This is not such a difficult queston, but there are many twists and turns. The concept of Chrstians of heaven is not the same to Jewish people. When a person merits heaven, they are taken back into the creator. They once again are part of the maker, just as when God breathed life into us. Life, of course being the soul. When we die, according to what I was taught, we are shown our lives (yes, in privacy) without any softness, we see how we were in all detail. Our mistakes, our bad decisions, our treatment of each other, and how we treated God's laws. Then we are shown what we could have been if we had made decisions based on God's laws and his will. I am guessing that you want to know if we believe in an everlasting burning hell. The answer is no. The average person would never warrant such damnation. For the average person, there is a separation from God and his love, we are put aside to review our mistakes and that gives us an opportunity to regret our misdeeds. Of course every soul does not merit the mercy of Gehenom. Those souls are permanently push away and God gives them no light or hope. They reside in Sheol. Sheol is a place of darkness (Psalm 88:13, Job 10:21, 22) and silence (Psalm 115:17), located in low places (Numbers 16:30, Ezekiel 31:14, Psalm 88:7, Lamentations 3:55; Jonah 2:7, Job 26:5). In 1 Samuel 2:6, God puts people in She'ol. In Isaiah 14:9-10, the departed in Sheol rise up to greet leaders who have now been brought low as they are. The author of Psalm 88 laments his impending death with these words:
I am sated with misfortune; I am at the brink of Sheol.
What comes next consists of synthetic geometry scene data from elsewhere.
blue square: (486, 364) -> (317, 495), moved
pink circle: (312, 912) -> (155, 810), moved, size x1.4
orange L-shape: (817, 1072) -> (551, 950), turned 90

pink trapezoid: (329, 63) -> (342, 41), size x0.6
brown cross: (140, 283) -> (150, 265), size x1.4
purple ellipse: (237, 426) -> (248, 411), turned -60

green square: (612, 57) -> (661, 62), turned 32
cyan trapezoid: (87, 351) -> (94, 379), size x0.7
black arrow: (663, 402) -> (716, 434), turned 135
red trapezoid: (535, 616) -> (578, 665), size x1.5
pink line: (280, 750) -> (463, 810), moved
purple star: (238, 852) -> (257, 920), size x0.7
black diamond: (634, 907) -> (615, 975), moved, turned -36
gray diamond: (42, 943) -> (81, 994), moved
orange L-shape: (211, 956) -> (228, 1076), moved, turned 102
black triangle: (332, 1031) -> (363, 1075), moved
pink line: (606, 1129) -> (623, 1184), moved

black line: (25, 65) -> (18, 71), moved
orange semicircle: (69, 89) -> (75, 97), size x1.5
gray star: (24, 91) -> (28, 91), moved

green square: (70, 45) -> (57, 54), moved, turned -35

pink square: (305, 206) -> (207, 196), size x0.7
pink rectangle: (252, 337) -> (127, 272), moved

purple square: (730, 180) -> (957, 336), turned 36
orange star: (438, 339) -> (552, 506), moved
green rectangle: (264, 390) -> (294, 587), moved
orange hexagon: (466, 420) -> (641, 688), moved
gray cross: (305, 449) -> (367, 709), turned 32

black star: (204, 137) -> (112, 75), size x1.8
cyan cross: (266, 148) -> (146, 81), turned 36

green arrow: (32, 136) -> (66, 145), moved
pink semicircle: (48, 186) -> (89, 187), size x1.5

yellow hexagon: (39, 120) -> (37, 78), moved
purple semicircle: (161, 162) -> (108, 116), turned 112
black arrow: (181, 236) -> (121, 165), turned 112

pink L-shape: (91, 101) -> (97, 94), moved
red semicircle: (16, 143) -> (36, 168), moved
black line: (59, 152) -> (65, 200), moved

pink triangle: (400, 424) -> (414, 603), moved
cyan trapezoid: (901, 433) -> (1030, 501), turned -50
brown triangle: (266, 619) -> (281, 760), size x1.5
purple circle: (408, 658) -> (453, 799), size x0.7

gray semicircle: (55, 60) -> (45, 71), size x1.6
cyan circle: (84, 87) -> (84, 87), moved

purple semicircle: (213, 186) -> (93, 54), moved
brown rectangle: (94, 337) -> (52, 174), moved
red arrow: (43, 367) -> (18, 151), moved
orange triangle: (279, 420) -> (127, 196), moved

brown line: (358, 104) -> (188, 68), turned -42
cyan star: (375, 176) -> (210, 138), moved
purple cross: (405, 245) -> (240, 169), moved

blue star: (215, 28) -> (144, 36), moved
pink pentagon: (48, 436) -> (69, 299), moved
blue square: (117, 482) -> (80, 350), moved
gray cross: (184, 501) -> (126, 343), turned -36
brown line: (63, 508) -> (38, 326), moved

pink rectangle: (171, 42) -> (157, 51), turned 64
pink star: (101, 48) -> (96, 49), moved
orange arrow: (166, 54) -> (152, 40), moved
I am numbered with those who go down to the Pit;
I am a helpless man
abandoned among the dead,
like bodies lying in the grave
of whom You are mindful no more,
and who are cut off from Your care.
You have put me at the bottom of the Pit,
in the darkest places, in the depths.
(Psalm 88:4-7)
There is more on this subject, but I have gone on quite long enough. I welcome your future questions.
Geno36 wrote:
In reading the Old Testament can you tell me what the Jewish expectations are in relation to life of the Jew after death??